Ob es nur an der cleveren Kombi ihrer Studienfächer liegt? So innovativ wie das Album von Smerz klang schon lange kein Debüt mehr.

Catharina, ihr seid bereits seit einigen Jahren als Smerz aktiv und habt viel Aufmerksamkeit bekommen. Verglichen mit früheren EPs liegt der Fokus vom Debütalbum jetzt aber nicht mehr so stark auf der Clubmusik.

Catharina Stoltenberg: Vor gut zwei Jahren haben wir die Entscheidung getroffen, radikaler zu sein und wirklich jede unsere musikalischen Vorlieben einfließen zu lassen. Das war der Startpunkt für das Album. Ob Barockmusik, R’n’B, Trance, HipHop-Beats oder traditionelle Musik aus Norwegen: Mit all diesen Einflüssen wollten wir komplett hierarchiefrei experimentieren.

Mit dem Internet wurden die Genregrenzen eingerissen, und mittlerweile sind Grenzgänge etabliert. Liegt es an der Einarbeitung norwegischer Folklore, dass euch mit „Believer“ ein nie zuvor gehörter Sound gelingt?

Stoltenberg: Henriette und ich haben früher im Chor gesungen, und wir sind beide mit der traditionellen Musik unserer Heimat sehr vertraut. Trotzdem geht es uns nicht um eine zeitgemäße Anverwandlung. Entscheidend ist wirklich, dass es keinen dominanten Einfluss gibt. Auch wenn wir die alten Genregrenzen überwunden haben, gibt es in der gegenwärtigen Musik ja durchaus die Tendenz, dass ästhetische Muster ständig wiederholt werden. Es besteht die Gefahr, dass sich neue Genres bilden, die einfach nur neue Grenzen ziehen.

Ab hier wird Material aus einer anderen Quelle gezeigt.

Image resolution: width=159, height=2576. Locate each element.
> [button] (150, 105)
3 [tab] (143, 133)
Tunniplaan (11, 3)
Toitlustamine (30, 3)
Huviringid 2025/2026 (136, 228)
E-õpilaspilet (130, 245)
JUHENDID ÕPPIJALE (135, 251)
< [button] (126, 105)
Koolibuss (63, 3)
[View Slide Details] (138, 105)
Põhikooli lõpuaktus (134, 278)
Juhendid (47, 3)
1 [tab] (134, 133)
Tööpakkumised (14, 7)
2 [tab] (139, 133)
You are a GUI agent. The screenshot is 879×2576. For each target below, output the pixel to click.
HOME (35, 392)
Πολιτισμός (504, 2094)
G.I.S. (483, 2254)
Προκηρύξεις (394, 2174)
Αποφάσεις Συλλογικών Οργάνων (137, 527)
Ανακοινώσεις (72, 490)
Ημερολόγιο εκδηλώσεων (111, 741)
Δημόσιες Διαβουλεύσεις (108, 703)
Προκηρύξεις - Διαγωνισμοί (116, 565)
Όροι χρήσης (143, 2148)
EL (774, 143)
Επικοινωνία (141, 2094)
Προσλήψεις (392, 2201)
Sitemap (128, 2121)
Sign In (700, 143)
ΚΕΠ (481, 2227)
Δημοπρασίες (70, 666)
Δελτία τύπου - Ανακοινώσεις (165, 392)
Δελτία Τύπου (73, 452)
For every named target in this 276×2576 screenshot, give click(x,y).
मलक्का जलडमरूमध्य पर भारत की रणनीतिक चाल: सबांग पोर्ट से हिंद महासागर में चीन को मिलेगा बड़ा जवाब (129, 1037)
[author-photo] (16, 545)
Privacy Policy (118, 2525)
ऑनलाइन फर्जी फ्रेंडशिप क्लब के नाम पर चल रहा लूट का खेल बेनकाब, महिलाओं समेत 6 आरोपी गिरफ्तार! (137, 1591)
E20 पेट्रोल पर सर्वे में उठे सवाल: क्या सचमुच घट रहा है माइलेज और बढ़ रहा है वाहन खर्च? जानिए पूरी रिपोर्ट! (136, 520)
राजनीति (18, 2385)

Ihr habt mit der Musik erst gemeinsam losgelegt, nachdem ihr beide für ein Studium nach Kopenhagen gezogen seid. Während Henriette Komposition studiert hat, hast du deinen Master in Mathematik gemacht. Konntest du den auch für Smerz verwerten?

Stoltenberg: Für mich waren die Verbindungslinien extrem wichtig, und sie haben kreative Prozesse in Gang gesetzt. Mit den perfekten System der Mathematik versuche ich, unserer unberechenbaren Welt beizukommen. Und auch mit der Musik zeichne ich nach, was das Chaos der Welt mit mir macht. Natürlich geht es da nicht um ein Ergebnis, das von allen als richtig abgenickt wird. Aber ich versuche mit der Musik, Räume zu öffnen und erfahrbar zu machen.

Besteht da nicht die Gefahr, dass es zu akademisch und verkopft wird?

Stoltenberg: Wir lassen die persönliche Ebene ja ganz bewusst nicht außen vor. Auch wenn der Computer bei Smerz unser wichtigstes Instrument ist, arbeiten wir etwa mit Improvisationen gegen die Kontrolle an, die wir mit ihm ausüben können. Meiner Meinung nach sind es immer dieser kleinen Verschleppungen und Unebenheiten, mit denen Musik einen neuen Blick auf das Chaos der Welt ermöglicht.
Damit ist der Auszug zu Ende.